» **PROBLEM TO SOLVE**: Would you please restate all of the entries exactly, apart from the pictures?

» **Saved entries**:
_ _ _ _ _

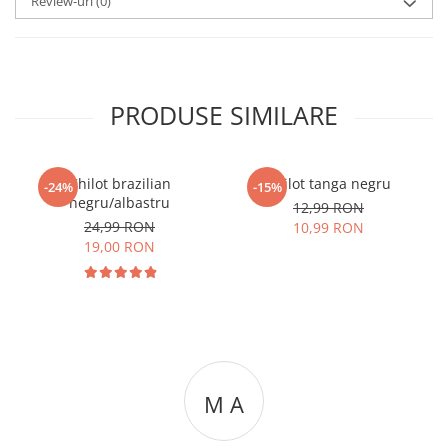
Review-uri
(0)
PRODUSE SIMILARE
Chilot brazilian
Chilot tanga negru
-24%
-15%
negru/albastru
12,99 RON
24,99 RON
10,99 RON
19,00 RON
M A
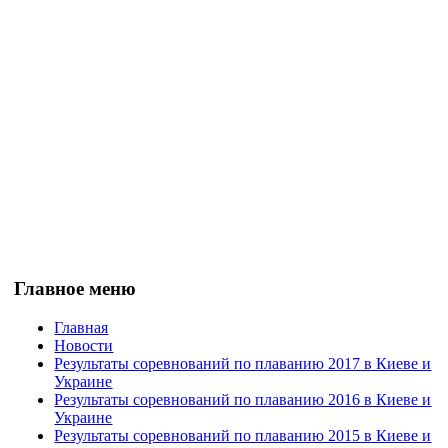
Главное меню
Главная
Новости
Результаты соревнований по плаванию 2017 в Киеве и
Украине
Результаты соревнований по плаванию 2016 в Киеве и
Украине
Результаты соревнований по плаванию 2015 в Киеве и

_ _ _ _ _

» **TASK RESULT**:
Review-uri
(0)
PRODUSE SIMILARE
Chilot brazilian
Chilot tanga negru
-24%
-15%
negru/albastru
12,99 RON
24,99 RON
10,99 RON
19,00 RON
M A
Главное меню
Главная
Новости
Результаты соревнований по плаванию 2017 в Киеве и
Украине
Результаты соревнований по плаванию 2016 в Киеве и
Украине
Результаты соревнований по плаванию 2015 в Киеве и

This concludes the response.